A miRNA switch in regulation of PI3K activity controls B cell maturation and survival

Introduction:

PI3K-AKT is the main pathway which controls B-cell development and survival. During development in the bone marrow, the regulation of PI3K is dependent on miR17-92 cluster through PTEN phosphatase. However, with maturation expression of miR17-92 decreases, while PI3K activity increases. Hence, we hypothesize that B cell maturation is accompanied with miRNA switch controlling of PI3K. We show that regulation of PI3K switches from miR17-92 in developing cells to miR29 in mature cells, and this is critical for B cell maturation and survival.

Material and methods:

Mice: Dicer F/F and PTEN F/F mice crossed with Mx-CRE transgenic mice.

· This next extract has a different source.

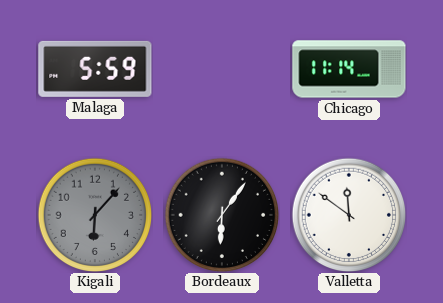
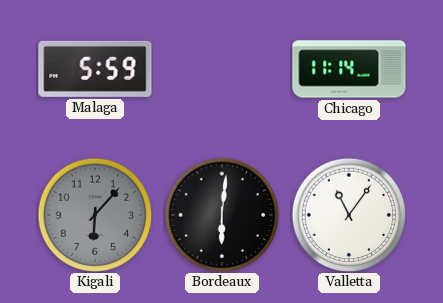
Bordeaux: 6:06 -> 6:01
Valletta: 11:51 -> 11:06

Apoptosis quantification: cells were stained for 7AAD.

Luciferase assay: used to quantify binding of miR29 to PTEN 3’UTR.

qPCR analysis: using Taqman probes.

Results and discussion:

1. Using mice where Dicer can be inducibly ablated, we show that miRNAs are critical to regulate PI3K activity and mature B cell survival. Loss of one PTEN allele restores PI3K activity in Dicer ablated cells and promotes their survival.
2. Analysis of miRNA in B cells suggests miR-29 is preferentially expressed in mature B cells. We validated this by qPCR of B cell subsets and demonstrated its binding to PTEN 3’UTR using luciferase.
3. To test the interrelationship between miR17-92 and miR29, we applied overexpression and knockdown in-vitro. Splenic B cells treated with miR29a antisense oligos expressed decreased levels of miR19b, whereas overexpression of miR29a in WEHI cells resulted in a decrease in miR17 and miR19. These two findings indicate a control loop between miR29 and miR17-92 cluster, whose mechanism is still unknown.
4. Using miR29 deficient mice we are able to show that loss of miR29 results in impaired maturation of splenic B cells, increased apoptosis, increased PTEN levels and reduced PI3K activity.

Conclusion: These findings suggest that PI3K regulation by miRNAs is developmentally regulated and guided by a specific switch from miR17-92 during development to miR29 in mature. Since PI3K activity is critical for B cell survival, we speculate that this miRNA switch may have major role in B cell pathologies. Further studies exploring this are now conducted in the lab.